Sloan Coats visited Lamont to give the OCP Seminar on September 20th.  The title of his talk was A Story of Mega Droughts: New methods that highlight novel pathways for solid earth-climate coupling (see his talk abstract below).  Sloan finished his PhD in the PaleoDynamics Lab in 2015 and is starting a tenure track faculty position at the University of Hawaii this fall (he was previously a Staff Scientist at the Woods Hole Oceanographic Institution).  Sloan's visit was an occasion to gather lab members and collaborators for an evening dinner.  Hun Baek, Arianna Varuolo-Clarke, and Park Williams joined from Lamont, while Ernesto Tejedor and Natalia Ruiz Menal, our collaborators on the NSF PIRE project, were able to join from the University of Albany (see picture).

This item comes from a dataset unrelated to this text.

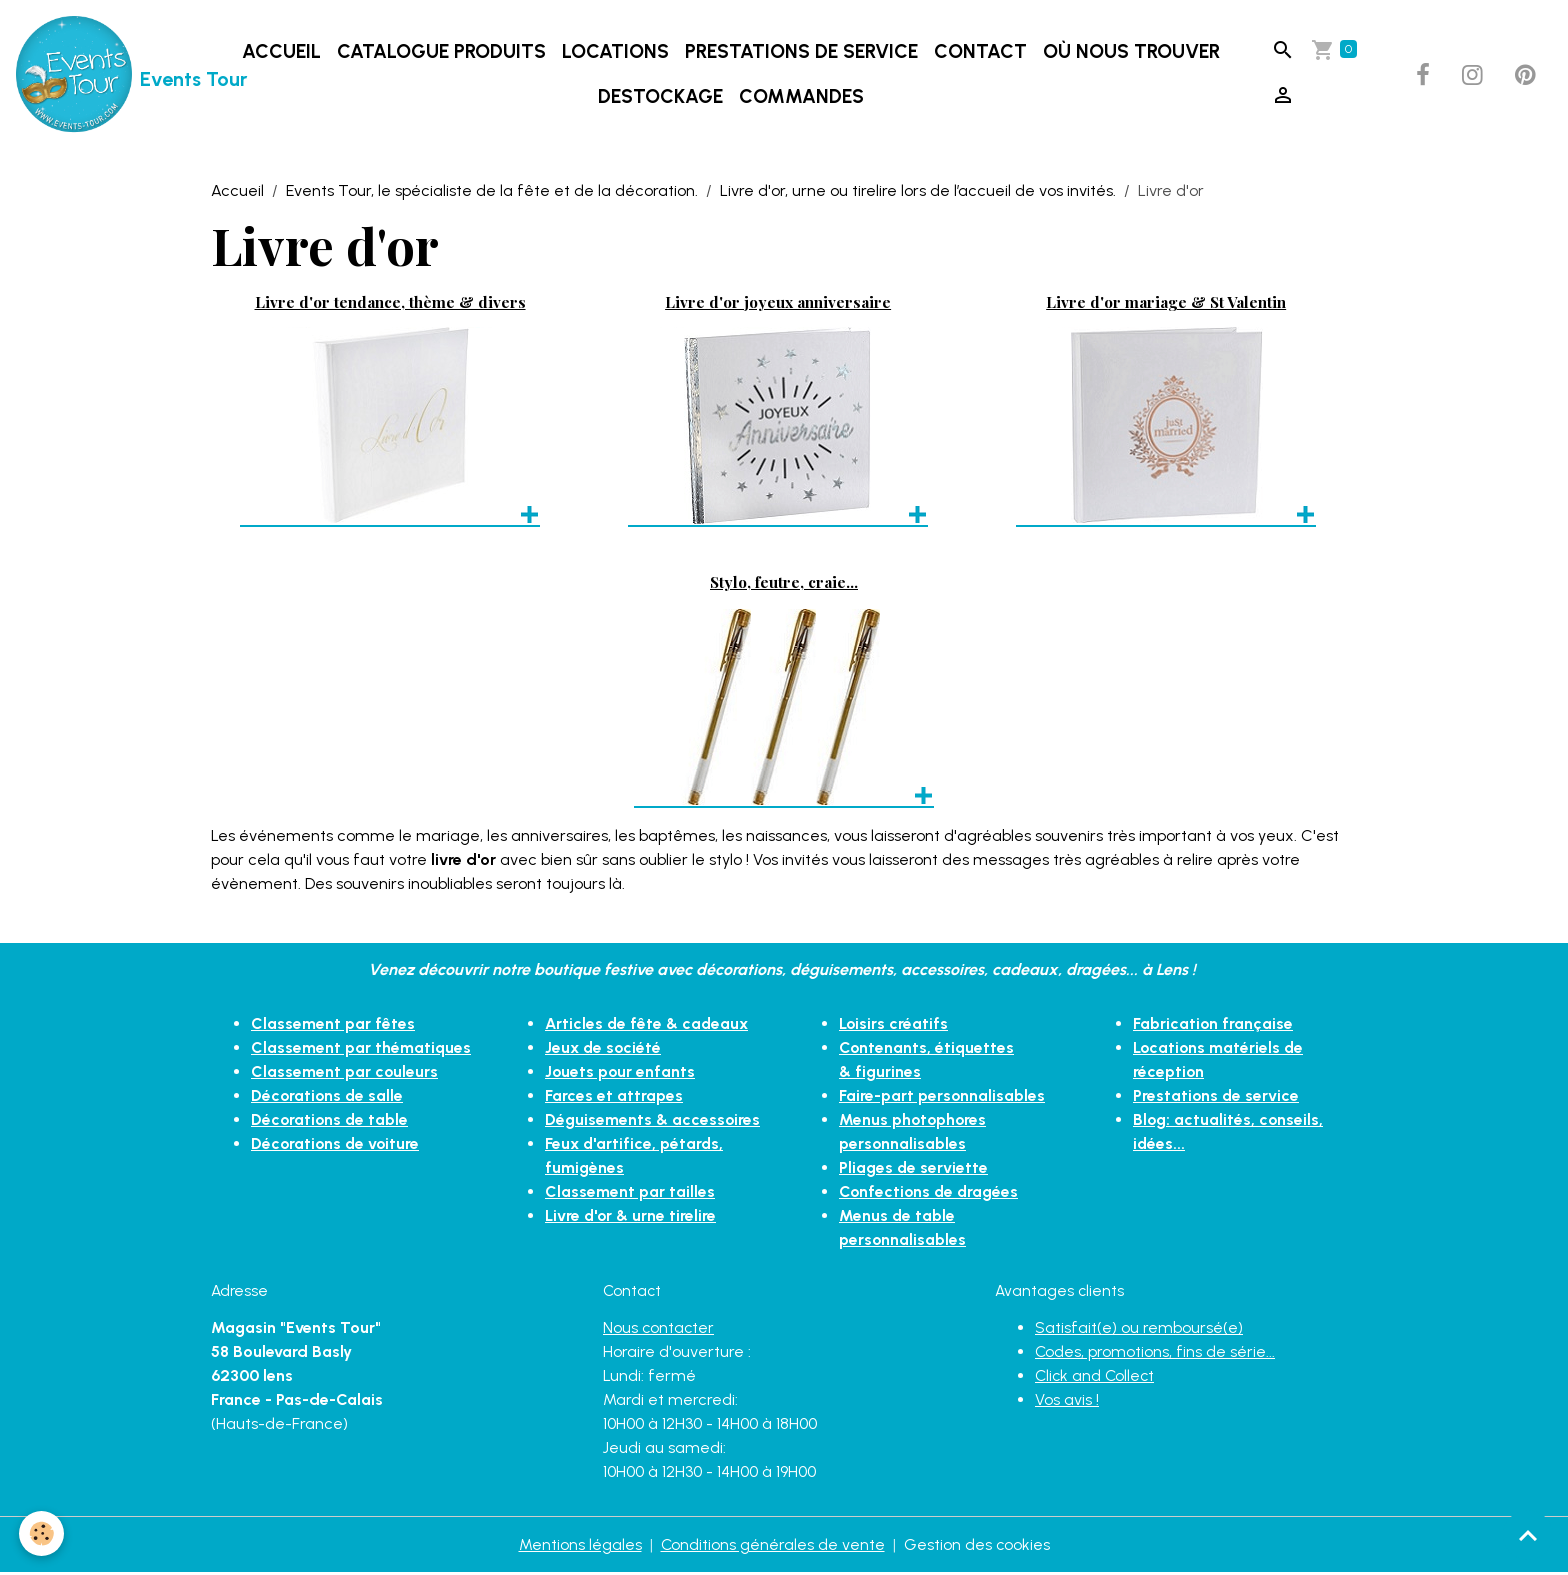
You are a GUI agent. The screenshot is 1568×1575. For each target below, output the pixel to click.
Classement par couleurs (345, 1072)
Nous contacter (659, 1329)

A Story of Mega Droughts: New methods that highlight novel pathways for solid earth-climate coupling

Abstract: A long standing question is what role natural external forcings, largely in the form of volcanic eruptions and cycles of solar output, play in driving climate variability on longer than decadal timescales. During relatively stationary climate states like the mid Holocene to present day, climate models and paleoclimate reconstructions suggest little role for these external forcings in driving hydroclimate variability. Herein, novel machine learning based methods that identify drought in three-dimensional space-time (latitude, longitude, and time) are applied to climate model simulations of the last millennium over North America. Analyzing the spatiotemporal characteristics of the most persistent and severe droughts in these simulations provides important insights into how external forcings can impact drought—principally through interactions of volcanic eruptions and internal modes of coupled climate variability.